CryoDRGN-ET Subtomogram Analysis

how to perform heterogeneous reconstruction using cryo-ET subtomograms

Now available as part of a production/stable release in cryodrgn version 3.3.0! See News and Release Notes

CryoDRGN-ET for subtomogram analysis has been made available as of version 3.0.0+ using additional flags passed to the train_vae command:

cryodrgn train_vae particles_from_M.star --encode-mode tilt --dose-per-tilt 2.93 --angle-per-tilt 3.0 --ctf ctf.pkl --poses pose.pkl --datadir /data/subtiltstacks/ --zdim 8 -n 50 --beta 0.025 -o my_output_directory/

Note that --encode-mode tilt as well as a given value for --dose-per-tilt are required to activate subtomogram analysis, while --angle-per-tilt is optional with a default value of 3.

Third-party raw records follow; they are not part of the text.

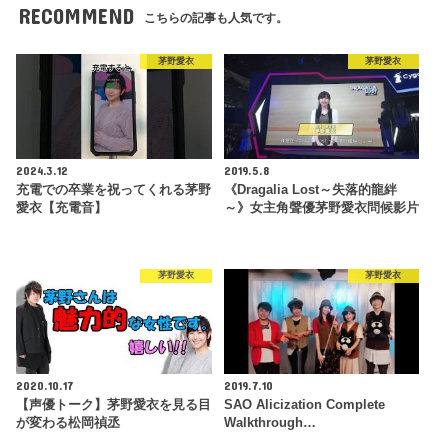
RECOMMEND
こちらの記事も人気です。
茅野愛衣
茅野愛衣
2024.3.12
2019.5.8
充電での卒業を祝ってくれる茅野
《Dragalia Lost～失落的龍絆
愛衣【充電音】
～》女主角聲優茅野愛衣問候影片
茅野愛衣
茅野愛衣
2020.10.17
2019.7.10
【声優トーク】茅野愛衣を見る目
SAO Alicization Complete
が変わる松岡禎丞
Walkthrough…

We describe here a typical workflow for preparing tilt series inputs for use with cryoDRGN heterogeneous reconstruction, training a reconstruction model, and analyzing its outputs. See our preprint here for a description of the cryoDRGN-ET method and associated results.

Preprocessing

Export particles

CryoDRGN-ET expects 2D particle tilt series images in a .star file exported from Windows Warp/M. From RELION5, 2D particle tilt series images without CTF premultiplication can be extracted using the --no_ctf option. We are currently beta-testing a conversion script, please contact us if you are interested in testing cryoDRGN-ET with particles exported from RELION5 --tomo . Additionally, we are actively working to support CTF-corrected images exported from WarpTools.

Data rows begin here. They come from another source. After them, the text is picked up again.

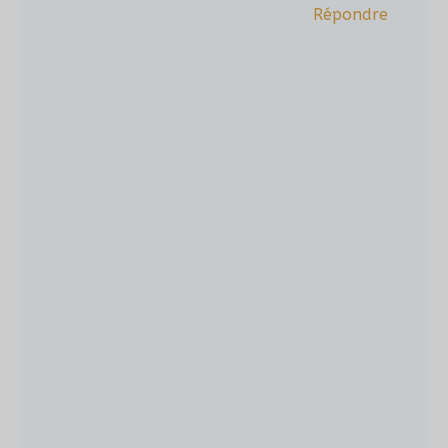
Répondre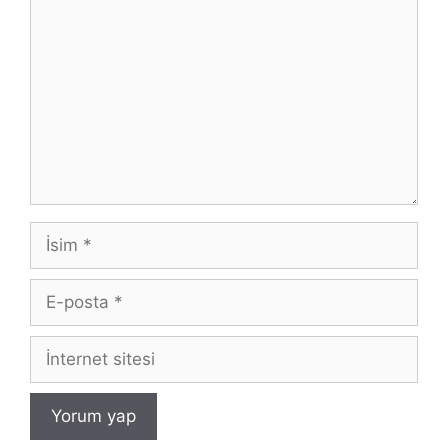
İsim
E-
posta
İnternet
sitesi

If you intend to perform subvolume refinement or tomogram visualization, we recommend also exporting highly binned subvolumes to generate a 3D star file at this stage, since additional Warp/M processing could result in particle reordering (!), which would affect downstream refinement if filtering with cryoDRGN-ET.

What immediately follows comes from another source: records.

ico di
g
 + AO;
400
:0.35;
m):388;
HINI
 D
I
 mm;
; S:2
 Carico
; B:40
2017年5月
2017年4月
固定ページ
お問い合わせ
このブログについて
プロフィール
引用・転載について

Prepare cryoDRGN-ET input files

Here we will assume our tilt series images have been exported to the file particles_from_M.star, and that we have already loaded a conda environment named cryodrgn with cryoDRGN installed. We will need to extract separate .pkl files containing CTF parameters and pose estimates from this .star file for use with cryoDRGN commands.

Example 2D star file:

13KB

FAS_fromM_subtilts.star

Downsample images (if necessary)

To reduce cryoDRGN runtimes, you may first want to consider downsampling your images to a more manageable size. This must be done for each of the image stacks referenced in the .star file individually.

For example, if /data/subtiltstacks/ is the --datadir containing these stacks, you can use the following bash command to downsample each file in this directory to a size of 128x128 and store the new stacks in a new directory downsampled-128/:

(cryodrgn) $ cd /data/subtiltstacks/; for fl in *mrcs; do cryodrgn downsample $fl -o downsampled-128/$fl -D 128; done

For subsequent commands you can now use downsampled-128/ with the --datadir argument (and the same .star file) to use these downsampled subtilts instead.

Parse additional pose and CTF information

Obtaining the additional CTF parameter and pose estimate files can be done using the utility commands installed as part of cryoDRGN:

(cryodrgn) $ cryodrgn parse_pose_star particles_from_M.star -o pose.pkl -D 256 --Apix 1.96
(cryodrgn) $ cryodrgn parse_ctf_star particles_from_M.star -o ctf.pkl -D 256 --Apix 1.96

Note that these commands require you to specify the original resolution and A/px values if these are not listed in the .star file under fields such as _rlnImageSize and _rlnImagePixelSize.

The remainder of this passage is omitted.